Taken seriously, this idea does not just reshape education or psychology; it also presses uncomfortably on our concepts of religion.

If meaning precedes language, then religion becomes structurally vulnerable in a way it rarely acknowledges. Religious systems depend on language to define, order, and sanctify a reality that was already unfolding long before it was named. Just as the seed germinates without reference to our metaphors, doctrines, or reverence, the world generates complexity, order, and awe without requiring theological narration. Religion, in this light, does not create meaning but gathers around it — stabilising, preserving, and sometimes claiming ownership of what would otherwise continue unbothered. The danger is not that religion is false, but that it mistakes itself for the source rather than the afterimage of meaning: a linguistic architecture built around processes that do not need to be spoken in order to be real.

“There are no facts, only interpretations.”
Friedrich Nietzsche

Seen this way, the seed is not a lower form of life waiting for consciousness to redeem it. It is a reminder that attunement comes before articulation.

This has implications for how we think about human agency. To say that meaning can emerge from conditions is not to deny responsibility or choice. It is to relocate them. Agency is not constant control; it is responsiveness within constraints. The skill is not to will meaning into existence, but to recognise what kinds of environments allow growth — in ourselves and in others.

And this is where education enters the picture.

Much of contemporary schooling still reflects a modernist inheritance: knowledge divided into discrete subjects, timetabled and assessed in isolation. Biology here. Chemistry there. Physics somewhere else. Meaning nowhere in particular.

We teach biology largely as a catalogue of facts — cell structures, taxonomies, cycles, pathways — accurate, necessary, and often lifeless. Rarely do we teach it as the study of responsive systems. We talk about genes, but not environments. About mechanisms, but not emergence. Students learn that a seed needs water, warmth, and oxygen, yet miss the astonishing implication: life does not need a mind in order to organise itself.

By separating biology from physics and chemistry, we also reinforce a subtle illusion — that life is something apart from the rest of reality, rather than a continuation of it. As if metabolism were not chemistry in motion. As if growth were not physics slowed down and shaped by constraint. As if living systems did not obey the same laws as rivers and stars, only at a different scale.

A more truthful curriculum would dissolve these boundaries.
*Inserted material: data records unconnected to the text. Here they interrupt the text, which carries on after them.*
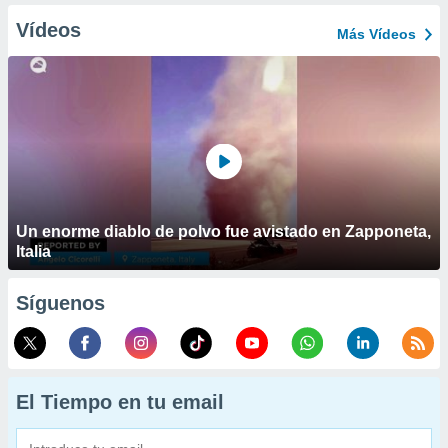
Vídeos
Más Vídeos
Un enorme diablo de polvo fue avistado en Zapponeta,
Italia
Síguenos
El Tiempo en tu email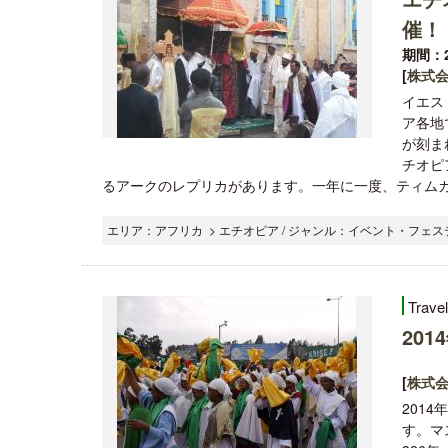
催！
期間：2
[
株式
イエス
ア各地
が刻ま
チオピ
るアークのレプリカがあります。一年に一度、ティムカ
エリア：アフリカ > エチオピア / ジャンル：イベント・フェス
Trave
20
[
株式
201
す。マ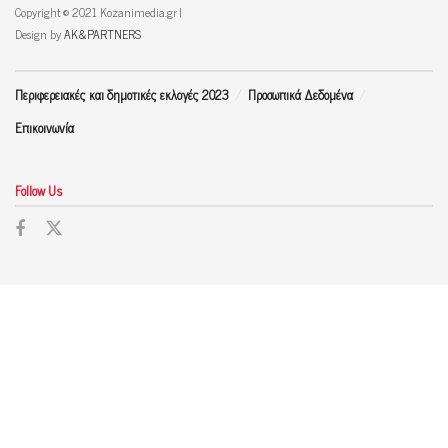
Copyright © 2021 Kozanimedia.gr |
Design by
AK&PARTNERS
Περιφερειακές και δημοτικές εκλογές 2023
Προσωπικά Δεδομένα
Επικοινωνία
Follow Us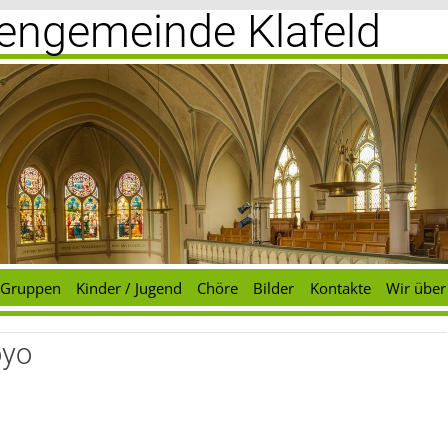
chengemeinde Klafeld
Gruppen
Kinder / Jugend
Chöre
Bilder
Kontakte
Wir über
oyo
“What we observe is not nature itself, but nature exposed to our method of questioning.”
Werner Heisenberg

Imagine teaching “life” as a conversation between disciplines:
chemistry becoming organised,
physics learning to linger,
energy flowing through matter long enough to notice itself.

In such a curriculum, a sprouting seed would not be a marginal example but a foundational one. Students would be invited to ask not only what happens, but what it reveals: that responsiveness predates consciousness, that attunement is older than intention, that meaning does not need to be imposed in order to arise.
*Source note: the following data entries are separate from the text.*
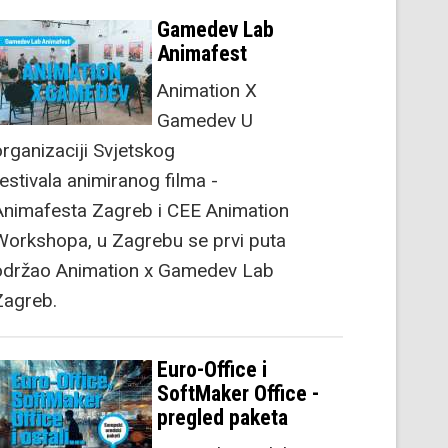
Gamedev Lab
Animafest
Animation X
Gamedev U
organizaciji Svjetskog
festivala animiranog filma -
Animafesta Zagreb i CEE Animation
Workshopa, u Zagrebu se prvi puta
održao Animation x Gamedev Lab
Zagreb.
Euro-Office i
SoftMaker Office -
pregled paketa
The ethical consequences would follow naturally. Instead of moralising failure, students might ask better questions: What conditions were missing? What environments are we creating? What do we reward, nourish, neglect?
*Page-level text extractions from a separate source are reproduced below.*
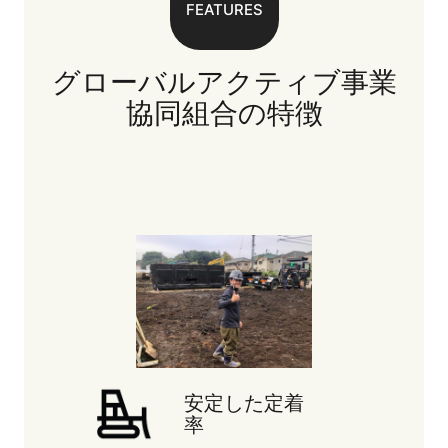
FEATURES
グローバルアクティブ事業
協同組合の特徴
安定した定着
率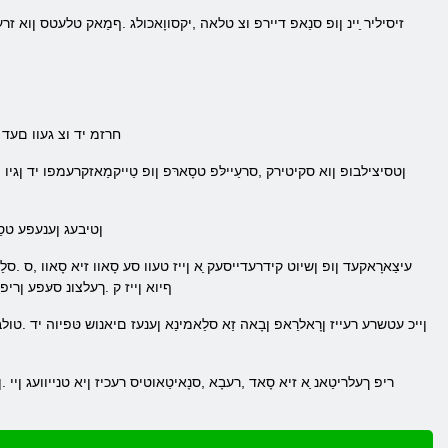
.זיסיליר ַיינ ןופ סנַאפ דיירפ וצ טלאה ,יקסווָאכולג .ףמַאק טלעטס ןוא זרע
.חרזמ יד וצ געוו םעד ן
.ןטיבעג ןענעפע טסַא
ףיוא ןייז ק .ךעלצונ סעּפע ןריפרַ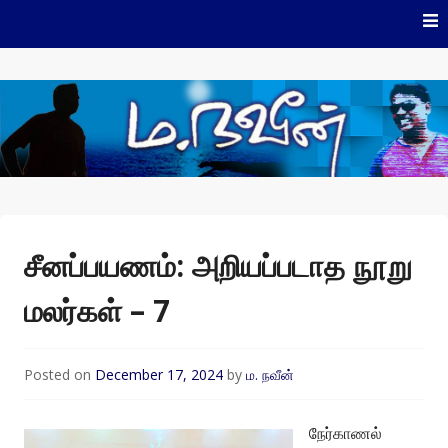
Skip
to
content
ம.நவீன்
சீனப்பயணம்: அறியப்படாத நூறு
மலர்கள் – 7
Posted on
December 17, 2024
by
ம. நவீன்
நேர்காணல்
Education, at its best, does not manufacture outcomes.
It creates conditions.

A seed doesn’t care.
But it responds.

So do children.
So do communities.
And, more often than we like to admit, so do we.

Perhaps part of the task of education — and of adult life — is to relearn this modest, hopeful truth: that meaning does not always need to be pursued or declared. Sometimes it only needs the right conditions in which to emerge.

“The most incomprehensible thing about the universe is that it is comprehensible.”